- The paper introduces the NaturalVoices dataset with over 3,800 hours of spontaneous and emotional speech, setting a new standard for voice conversion research.
- It presents an automatic processing pipeline that integrates cutting-edge deep learning techniques for diarization, ASR, speaker recognition, and emotion detection.
- Experimental results show enhanced speaker similarity (93.65% seen-to-seen) and high MOS ratings, confirming the dataset’s effectiveness for realistic VC applications.
Overview of "Towards Naturalistic Voice Conversion: NaturalVoices Dataset with an Automatic Processing Pipeline"
The authors of "Towards Naturalistic Voice Conversion: NaturalVoices Dataset with an Automatic Processing Pipeline" introduce a novel dataset, NaturalVoices, and an accompanying automatic processing pipeline designed to enhance the quality and naturalness of voice conversion (VC) research. This work addresses a critical deficiency in existing VC datasets, which predominantly comprise structured or acted speech and fail to capture the spontaneity and diversity of real-life conversations.
Key Contributions
- NaturalVoices Dataset:
- Comprising over 3,800 hours of spontaneous, expressive, and emotional speech extracted from raw podcast data within the MSP-Podcast dataset.

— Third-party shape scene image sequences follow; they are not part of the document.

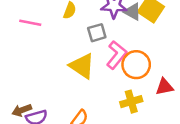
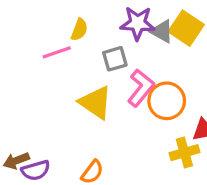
pink line: (30, 23) -> (57, 52), moved, turned -30
yellow cross: (131, 102) -> (184, 153), moved

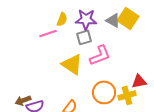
purple star: (138, 23) -> (86, 19), moved
pink L-shape: (141, 88) -> (100, 55), turned 30
orange circle: (167, 101) -> (104, 92), moved

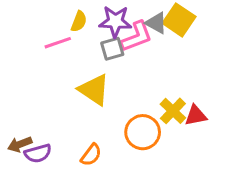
pink L-shape: (100, 55) -> (137, 37), moved
yellow cross: (127, 95) -> (173, 111), moved, turned -30

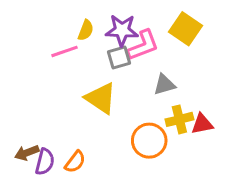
gray triangle: (156, 23) -> (164, 85), moved, turned -45
yellow cross: (173, 111) -> (179, 119), turned 32
purple semicircle: (38, 153) -> (45, 162), turned -60
orange semicircle: (91, 155) -> (75, 162), moved

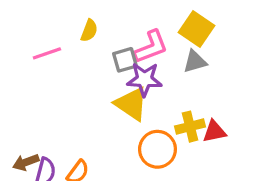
purple star: (122, 30) -> (144, 79), moved
pink line: (65, 51) -> (47, 53), moved
gray triangle: (164, 85) -> (195, 61), moved
yellow triangle: (101, 98) -> (131, 104), moved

- This dataset notably captures rich emotional expressions, nonverbal vocal cues, and various background sounds, thus providing a realistic foundation for developing VC models.
- Automatic Data-Sourcing Pipeline:
- The authors propose a pipeline that utilizes state-of-the-art deep learning techniques across multiple speech tasks including diarization, ASR, speaker recognition, and speech emotion recognition.
- The pipeline extracts and annotates key information such as transcripts, speaker details, SNR, emotion attributes, and a broad range of sound events, demonstrating flexibility and ease of data filtering for diverse applications.
Analysis and Evaluations
Comparison with Existing Datasets
- VCTK and ESD Datasets: A comparative analysis demonstrates that NaturalVoices surpasses these datasets in scale and expressiveness, offering a significantly larger and more varied corpus. Unlike the VCTK and ESD datasets, NaturalVoices includes spontaneous speech and is annotated with additional metadata such as emotion categories and SNR levels.
Emotion Distribution and SNR Analysis
- The dataset is differentiated through its broad distribution across the emotional spectrum (arousal, dominance, valence) and higher prevalence of natural emotional expressions, as represented in Figures 1 and 2.
- SNR distribution analysis reveals NaturalVoices' capability to capture a variety of recording conditions, from challenging noisy environments to high-quality clear speech, making it a versatile dataset for developing robust VC models.
Experimental Results
VC experiments were conducted using the TriAANVC model, trained on both the NaturalVoices and VCTK datasets for comparison.
- Objective Evaluations:
- Speaker Verification (SV): NaturalVoices achieved higher speaker similarity scores (93.65% seen-to-seen) compared to VCTK.
- Word Error Rate (WER) and Character Error Rate (CER): Performances on these metrics were comparable, affirming that NaturalVoices can sustain the intelligibility of speech content.
- Subjective Evaluations:
- Mean Opinion Score (MOS): Evaluations indicated that speech generated with NaturalVoices was rated highly on quality and intelligibility, reinforcing the practicality of the dataset for various speech synthesis and VC tasks.
Practical Implications and Future Directions
NaturalVoices opens new avenues for:
- Expressive Speech Synthesis: By providing a richly annotated, naturalistic speech dataset, it supports advanced expressive and emotional VC models.
- Noise Robustness: The dataset’s varied SNR levels promote the development of VC systems capable of handling diverse acoustic environments, enhancing real-world applicability.
- Modeling Spontaneous Speech: The spontaneous nature of the dataset aids in improving models for spontaneous speech generation and understanding.
Future work could explore extending the dataset to further enrich its emotional expressions and conversational dynamics, alongside leveraging the automatic processing pipeline for continuous dataset augmentation and refinement.
Conclusion
The NaturalVoices dataset, coupled with its innovative data-sourcing pipeline, offers a substantial advancement in VC research by providing a large-scale, spontaneous, and richly annotated speech corpus. This work significantly enhances the potential for developing VC systems that generate more natural, intelligible, and expressive speech. As such, NaturalVoices is poised to become a cornerstone resource for the next generation of speech synthesis and voice conversion technologies.